Collected data
· · ·

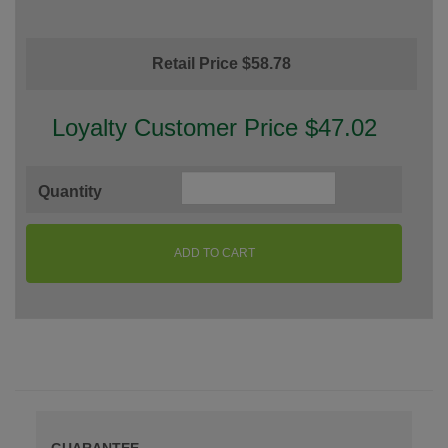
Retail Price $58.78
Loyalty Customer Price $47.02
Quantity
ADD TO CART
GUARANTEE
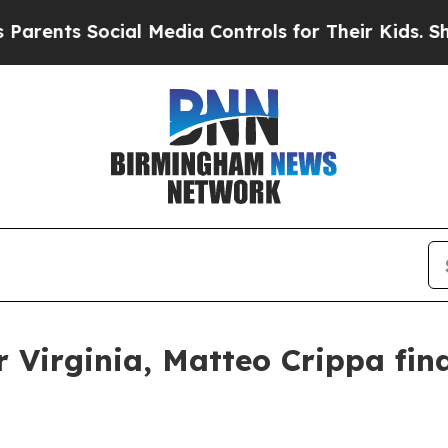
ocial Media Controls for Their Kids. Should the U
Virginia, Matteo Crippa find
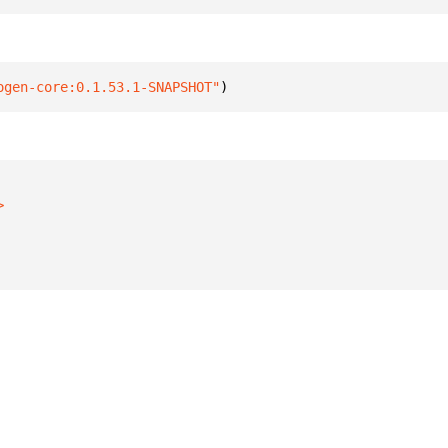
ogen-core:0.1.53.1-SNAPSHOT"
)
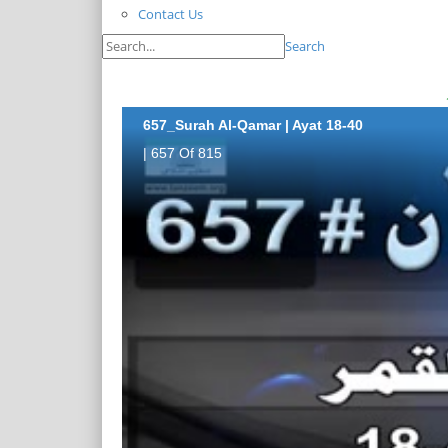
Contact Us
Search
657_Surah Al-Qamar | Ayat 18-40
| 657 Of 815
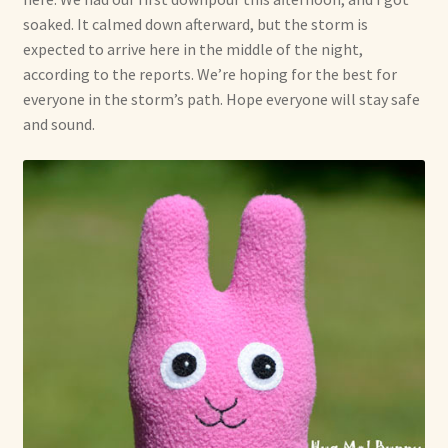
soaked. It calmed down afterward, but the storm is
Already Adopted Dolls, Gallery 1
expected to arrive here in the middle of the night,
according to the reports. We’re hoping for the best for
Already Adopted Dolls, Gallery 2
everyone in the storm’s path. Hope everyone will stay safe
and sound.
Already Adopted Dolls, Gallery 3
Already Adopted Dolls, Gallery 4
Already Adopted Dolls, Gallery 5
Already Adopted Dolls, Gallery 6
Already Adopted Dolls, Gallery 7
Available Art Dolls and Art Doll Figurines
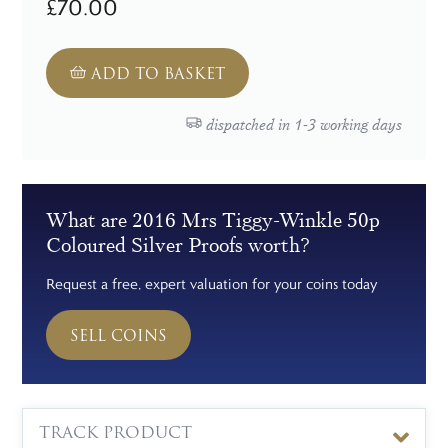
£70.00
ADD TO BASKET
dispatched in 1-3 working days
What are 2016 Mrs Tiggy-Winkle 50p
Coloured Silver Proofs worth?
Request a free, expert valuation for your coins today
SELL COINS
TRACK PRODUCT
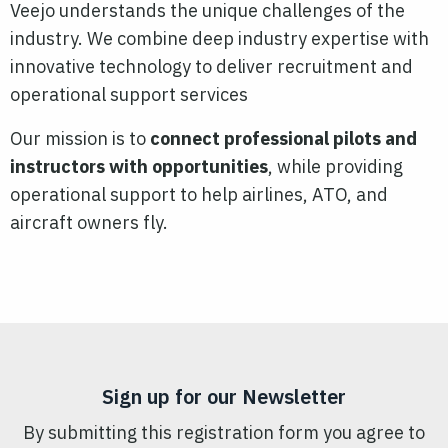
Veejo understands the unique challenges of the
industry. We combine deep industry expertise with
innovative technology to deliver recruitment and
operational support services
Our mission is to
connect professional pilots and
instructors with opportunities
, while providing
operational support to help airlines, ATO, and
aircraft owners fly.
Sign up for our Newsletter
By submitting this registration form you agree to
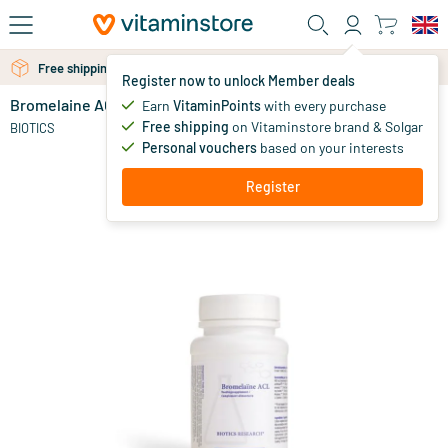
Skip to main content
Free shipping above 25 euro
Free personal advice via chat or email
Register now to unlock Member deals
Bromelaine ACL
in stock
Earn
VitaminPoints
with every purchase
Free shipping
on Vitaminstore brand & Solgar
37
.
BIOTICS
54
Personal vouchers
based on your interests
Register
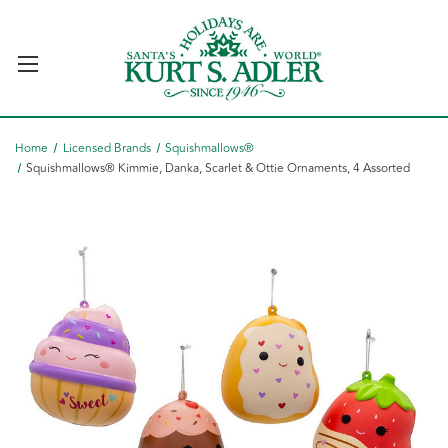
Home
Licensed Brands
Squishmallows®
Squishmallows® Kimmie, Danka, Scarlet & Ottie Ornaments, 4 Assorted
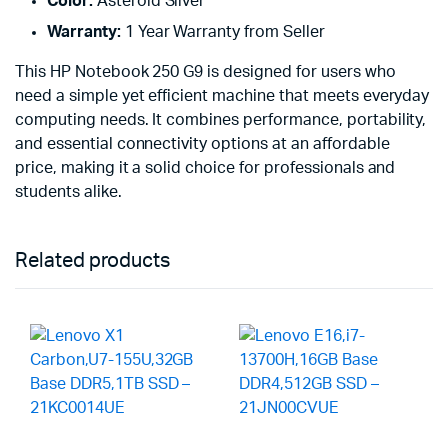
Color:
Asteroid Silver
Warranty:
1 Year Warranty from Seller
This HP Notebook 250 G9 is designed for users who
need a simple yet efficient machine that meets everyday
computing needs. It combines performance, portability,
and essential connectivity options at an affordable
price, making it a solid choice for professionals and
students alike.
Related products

· · ·

Please go over the data above and tally every line holding "Gallery"; reply only with the count.

• RESPONSE BOX: 7